The transition is seamless (minus some portal math polish). The player does not walk through one unusually long room stored elsewhere inside the main level. The player crosses from one complete worldspace into another where each step inside the corridor reverses time by a few ticks, then crosses again into the earlier worldspace where the next temporal layer occurs.

The Closed Timelike Corridor in TimeVault is not a permanent hallway connecting two dates.

It is a one-way path through spacetime. It also has very little gravity.

The vault opens at the later end of the mission. The operator enters from that later-time mouth and crosses into the corridor worldspace. From inside the corridor, the far boundary shows T0 through its viewport portal.
That far boundary is an exit. It is not a second vault entrance.

When the operator crosses from the corridor into the T0 worldspace, the operator has left the closed timelike path and returned to ordinary forward-moving time.
So the corridor vanishes behind them.

There was and is no corridor leading back to the future-past time they left present in T0. The corridor only goes one way; to the past. It does not exist on the other side of the archway.
The player cannot turn around, walk back into the tunnel, and return to the later mission state. You cannot hold the doorway open for two-way traffic. You cannot pass messages to the future or shoot at it at all. Sorry.
The corridor remains accessible only from its later-time entrance. It always goes from the present moment back to T0 (+ the airlock offset, more on that soon).

The operator’s path is:
Crossing the far boundary is a commitment. Once the player steps out, the new pass has begun. The only route back to the later end is to live the interval.
Exiting a physical corridor at T0 produced an immediate collision issue: when the next loop tries to exit at T0, the last loop is exiting at T0; occupying the exit space outside the corridor. TimeVault solves this with an airlock, a treadmill, and a rolling offset.

The corridor exists in the center of the archway. The archway is really the entire time machine, and was originally the entire machine.
Whenever the player exits the corridor, it is into the other side of the archway, which is now connected directly to an airlock.
The treadmill on the airlock floor pushes them out quickly. The box notes how long they occupied it, then bumps T0 forward that many ticks, plus a small buffer window.

This means every use of a vault bleeds a little time. Some small amount of causal reach is sheared off with every loop. Multiple vaults are required for multiple returns to actual mission T0.

Because the corridor directly connects points in time, you can exit at a different point in space than the player enters if the archway was moving while active.

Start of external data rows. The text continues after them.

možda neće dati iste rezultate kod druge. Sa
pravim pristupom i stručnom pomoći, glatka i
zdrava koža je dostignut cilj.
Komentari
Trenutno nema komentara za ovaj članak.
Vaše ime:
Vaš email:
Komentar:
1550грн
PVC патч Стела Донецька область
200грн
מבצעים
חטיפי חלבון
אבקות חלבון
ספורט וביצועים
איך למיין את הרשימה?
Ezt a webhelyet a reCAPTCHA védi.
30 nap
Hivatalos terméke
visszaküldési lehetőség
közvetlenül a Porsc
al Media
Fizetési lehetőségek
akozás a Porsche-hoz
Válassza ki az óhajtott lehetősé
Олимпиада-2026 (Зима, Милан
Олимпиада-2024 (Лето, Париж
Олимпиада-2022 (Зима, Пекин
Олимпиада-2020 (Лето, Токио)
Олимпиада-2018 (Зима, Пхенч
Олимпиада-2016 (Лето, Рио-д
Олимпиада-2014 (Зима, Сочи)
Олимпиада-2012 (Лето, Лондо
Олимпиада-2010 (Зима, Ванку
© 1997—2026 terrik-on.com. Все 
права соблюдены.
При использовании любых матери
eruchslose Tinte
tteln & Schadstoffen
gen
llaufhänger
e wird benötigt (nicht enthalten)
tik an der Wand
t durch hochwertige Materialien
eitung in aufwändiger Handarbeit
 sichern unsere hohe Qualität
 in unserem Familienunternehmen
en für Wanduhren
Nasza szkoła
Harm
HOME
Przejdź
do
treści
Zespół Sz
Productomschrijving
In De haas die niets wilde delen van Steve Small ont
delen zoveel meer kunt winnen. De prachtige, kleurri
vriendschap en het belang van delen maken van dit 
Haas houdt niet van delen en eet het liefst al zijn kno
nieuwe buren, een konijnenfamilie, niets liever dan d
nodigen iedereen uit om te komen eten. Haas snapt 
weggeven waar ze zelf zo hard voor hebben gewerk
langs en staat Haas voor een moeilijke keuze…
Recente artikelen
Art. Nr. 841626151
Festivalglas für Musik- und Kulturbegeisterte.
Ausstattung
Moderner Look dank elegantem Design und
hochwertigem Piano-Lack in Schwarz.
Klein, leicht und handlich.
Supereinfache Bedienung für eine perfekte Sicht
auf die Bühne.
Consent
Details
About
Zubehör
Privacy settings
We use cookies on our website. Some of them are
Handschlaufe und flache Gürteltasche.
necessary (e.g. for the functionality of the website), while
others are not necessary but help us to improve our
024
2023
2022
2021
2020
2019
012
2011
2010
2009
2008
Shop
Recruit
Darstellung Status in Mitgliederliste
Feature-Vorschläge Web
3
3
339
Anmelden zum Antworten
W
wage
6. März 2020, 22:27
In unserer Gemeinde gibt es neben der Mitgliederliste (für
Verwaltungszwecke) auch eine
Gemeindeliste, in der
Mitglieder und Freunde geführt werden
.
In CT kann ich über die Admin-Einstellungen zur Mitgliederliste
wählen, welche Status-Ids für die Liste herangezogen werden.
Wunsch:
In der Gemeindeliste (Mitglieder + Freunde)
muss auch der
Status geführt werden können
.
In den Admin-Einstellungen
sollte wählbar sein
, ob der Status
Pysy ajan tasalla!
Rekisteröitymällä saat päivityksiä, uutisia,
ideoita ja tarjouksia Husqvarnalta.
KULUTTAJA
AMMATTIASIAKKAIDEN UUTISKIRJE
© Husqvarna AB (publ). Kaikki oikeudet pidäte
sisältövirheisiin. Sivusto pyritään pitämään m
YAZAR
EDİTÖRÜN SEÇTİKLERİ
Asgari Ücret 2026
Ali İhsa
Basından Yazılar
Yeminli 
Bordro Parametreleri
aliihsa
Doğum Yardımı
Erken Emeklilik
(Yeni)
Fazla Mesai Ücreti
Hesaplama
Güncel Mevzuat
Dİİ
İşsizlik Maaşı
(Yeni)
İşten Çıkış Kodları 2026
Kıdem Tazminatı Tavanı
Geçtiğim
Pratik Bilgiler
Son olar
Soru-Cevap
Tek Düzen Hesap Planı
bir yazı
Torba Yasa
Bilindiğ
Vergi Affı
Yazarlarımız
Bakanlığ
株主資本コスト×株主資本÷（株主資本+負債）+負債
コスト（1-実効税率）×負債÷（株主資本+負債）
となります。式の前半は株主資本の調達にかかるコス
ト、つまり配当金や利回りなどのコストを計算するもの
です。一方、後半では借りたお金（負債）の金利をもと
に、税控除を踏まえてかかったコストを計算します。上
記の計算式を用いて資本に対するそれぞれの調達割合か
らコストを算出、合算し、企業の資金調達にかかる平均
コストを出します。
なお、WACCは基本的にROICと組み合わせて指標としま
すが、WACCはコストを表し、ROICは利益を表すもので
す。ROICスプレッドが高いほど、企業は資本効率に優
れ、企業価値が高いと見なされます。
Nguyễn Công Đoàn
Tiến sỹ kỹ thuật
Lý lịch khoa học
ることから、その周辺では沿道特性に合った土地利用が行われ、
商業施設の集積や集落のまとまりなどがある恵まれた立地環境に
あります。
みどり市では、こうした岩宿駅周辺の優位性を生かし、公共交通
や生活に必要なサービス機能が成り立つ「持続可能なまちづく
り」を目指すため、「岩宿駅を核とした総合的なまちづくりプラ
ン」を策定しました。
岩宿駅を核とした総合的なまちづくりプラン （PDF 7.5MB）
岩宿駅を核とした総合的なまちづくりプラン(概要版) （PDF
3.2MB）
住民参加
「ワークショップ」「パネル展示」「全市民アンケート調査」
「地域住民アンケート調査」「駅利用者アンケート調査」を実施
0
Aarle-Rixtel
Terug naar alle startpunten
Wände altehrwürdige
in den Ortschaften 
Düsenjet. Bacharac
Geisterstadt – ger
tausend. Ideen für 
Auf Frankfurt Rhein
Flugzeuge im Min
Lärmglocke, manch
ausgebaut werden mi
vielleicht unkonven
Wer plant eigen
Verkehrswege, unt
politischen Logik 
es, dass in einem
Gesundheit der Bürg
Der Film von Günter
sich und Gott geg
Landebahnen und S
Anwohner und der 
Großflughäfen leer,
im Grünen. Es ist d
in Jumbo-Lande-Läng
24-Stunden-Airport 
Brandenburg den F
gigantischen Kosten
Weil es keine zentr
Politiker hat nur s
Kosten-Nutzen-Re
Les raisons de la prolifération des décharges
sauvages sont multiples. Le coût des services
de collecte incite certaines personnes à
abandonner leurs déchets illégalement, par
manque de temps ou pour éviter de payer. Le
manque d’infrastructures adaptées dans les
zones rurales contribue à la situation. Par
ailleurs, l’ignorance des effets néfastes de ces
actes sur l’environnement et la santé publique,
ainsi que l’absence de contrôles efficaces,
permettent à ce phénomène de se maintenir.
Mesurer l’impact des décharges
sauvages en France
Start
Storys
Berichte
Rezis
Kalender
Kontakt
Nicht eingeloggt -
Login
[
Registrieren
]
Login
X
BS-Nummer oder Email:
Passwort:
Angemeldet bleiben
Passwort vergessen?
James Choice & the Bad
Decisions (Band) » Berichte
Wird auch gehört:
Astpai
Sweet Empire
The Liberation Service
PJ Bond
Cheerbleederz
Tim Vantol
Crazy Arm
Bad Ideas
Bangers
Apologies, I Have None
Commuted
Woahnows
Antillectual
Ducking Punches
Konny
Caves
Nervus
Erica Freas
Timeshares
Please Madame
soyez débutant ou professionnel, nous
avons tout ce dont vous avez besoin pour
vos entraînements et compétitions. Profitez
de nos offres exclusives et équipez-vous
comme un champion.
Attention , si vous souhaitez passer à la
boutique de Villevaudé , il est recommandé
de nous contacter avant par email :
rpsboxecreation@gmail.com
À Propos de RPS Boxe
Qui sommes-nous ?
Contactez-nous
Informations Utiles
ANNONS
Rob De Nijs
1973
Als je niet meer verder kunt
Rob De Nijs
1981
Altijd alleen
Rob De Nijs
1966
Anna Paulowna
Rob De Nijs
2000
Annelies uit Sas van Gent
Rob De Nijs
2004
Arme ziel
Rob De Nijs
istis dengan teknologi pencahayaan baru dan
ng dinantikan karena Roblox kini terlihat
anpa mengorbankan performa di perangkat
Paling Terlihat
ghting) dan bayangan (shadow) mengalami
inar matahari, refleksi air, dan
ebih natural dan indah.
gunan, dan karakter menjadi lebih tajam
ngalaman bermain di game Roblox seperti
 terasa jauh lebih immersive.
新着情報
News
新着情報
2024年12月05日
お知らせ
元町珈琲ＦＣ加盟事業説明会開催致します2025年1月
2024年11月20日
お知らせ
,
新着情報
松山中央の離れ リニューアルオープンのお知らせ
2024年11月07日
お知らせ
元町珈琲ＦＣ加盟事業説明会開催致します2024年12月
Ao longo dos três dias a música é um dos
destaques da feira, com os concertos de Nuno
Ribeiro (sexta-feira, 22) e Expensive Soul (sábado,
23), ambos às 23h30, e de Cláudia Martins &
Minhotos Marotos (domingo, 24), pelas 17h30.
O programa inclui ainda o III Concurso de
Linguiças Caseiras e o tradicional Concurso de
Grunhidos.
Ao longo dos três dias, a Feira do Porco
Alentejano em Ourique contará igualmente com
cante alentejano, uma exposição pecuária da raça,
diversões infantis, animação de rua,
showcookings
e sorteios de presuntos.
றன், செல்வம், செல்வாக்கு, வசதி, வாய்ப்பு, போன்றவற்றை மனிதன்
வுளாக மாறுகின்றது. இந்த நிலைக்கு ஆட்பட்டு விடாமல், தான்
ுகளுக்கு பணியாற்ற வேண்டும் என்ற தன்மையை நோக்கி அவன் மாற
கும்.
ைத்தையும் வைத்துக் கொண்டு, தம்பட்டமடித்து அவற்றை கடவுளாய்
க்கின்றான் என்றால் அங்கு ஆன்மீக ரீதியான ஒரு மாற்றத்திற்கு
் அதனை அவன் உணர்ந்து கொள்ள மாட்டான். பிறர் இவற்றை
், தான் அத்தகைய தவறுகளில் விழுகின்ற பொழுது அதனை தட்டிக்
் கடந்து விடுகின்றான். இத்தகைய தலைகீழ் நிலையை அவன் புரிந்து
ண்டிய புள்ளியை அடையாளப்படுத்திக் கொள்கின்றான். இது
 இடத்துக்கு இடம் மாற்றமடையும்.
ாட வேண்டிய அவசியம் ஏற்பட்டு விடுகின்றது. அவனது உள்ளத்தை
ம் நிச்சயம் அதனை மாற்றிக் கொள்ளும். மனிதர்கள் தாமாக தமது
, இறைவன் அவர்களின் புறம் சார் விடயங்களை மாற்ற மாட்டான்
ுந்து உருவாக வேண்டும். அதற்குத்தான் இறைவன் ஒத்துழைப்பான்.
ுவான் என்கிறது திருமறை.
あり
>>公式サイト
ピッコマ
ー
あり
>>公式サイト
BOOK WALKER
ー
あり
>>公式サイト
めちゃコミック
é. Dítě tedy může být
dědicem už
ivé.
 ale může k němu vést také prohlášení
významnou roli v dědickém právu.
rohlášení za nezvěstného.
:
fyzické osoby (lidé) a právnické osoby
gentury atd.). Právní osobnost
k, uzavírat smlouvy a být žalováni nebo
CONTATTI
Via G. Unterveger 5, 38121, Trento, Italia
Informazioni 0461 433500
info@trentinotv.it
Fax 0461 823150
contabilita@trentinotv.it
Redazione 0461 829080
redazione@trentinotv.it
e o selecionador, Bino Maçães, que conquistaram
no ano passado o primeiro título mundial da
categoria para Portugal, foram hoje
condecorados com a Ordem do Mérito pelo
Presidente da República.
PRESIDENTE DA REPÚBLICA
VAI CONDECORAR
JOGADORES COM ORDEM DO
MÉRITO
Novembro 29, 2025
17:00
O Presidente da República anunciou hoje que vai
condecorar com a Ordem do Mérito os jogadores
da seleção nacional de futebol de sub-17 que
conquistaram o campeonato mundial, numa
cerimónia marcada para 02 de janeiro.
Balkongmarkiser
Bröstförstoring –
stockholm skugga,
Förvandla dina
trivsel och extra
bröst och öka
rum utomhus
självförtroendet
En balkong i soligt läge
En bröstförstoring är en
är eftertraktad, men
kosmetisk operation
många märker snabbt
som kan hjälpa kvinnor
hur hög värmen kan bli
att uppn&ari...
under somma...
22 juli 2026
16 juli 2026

This allows for retroactive infiltration and space travel, macro-scale geoengineering, and most importantly for gameplay: aerial redeployment.

The box is airdropped, activating the CTC as it falls. The player, who began the mission on the ground, enters and walks back to T0 (which was in the sky), exiting into freefall.

They can now deploy the shoddily-modeled backpack hang-glider with bipod support.

So anyway I downloaded some public domain airplane models.
This repo is a disaster zone. The ballistics overhaul just broke a lot. Shots at T0 down the corridor are duplicating. Traces over a dozen are suddenly freezing at the vault entrance, when I used to be able to get a sick train of 100+ going. It's not in any shape to be released to the public.

The transition from CTC1 to CTC3 was deeply chaotic and ill-documented. I will soon clean this all up and build a public demo/killhouse tutorial scene, I promise.
I might have done all that in time for Entropy Debt Week, but my sister just had to get married.

I probably still wouldn't have finished it.
Whenever the demo is ready, it will be available on this website.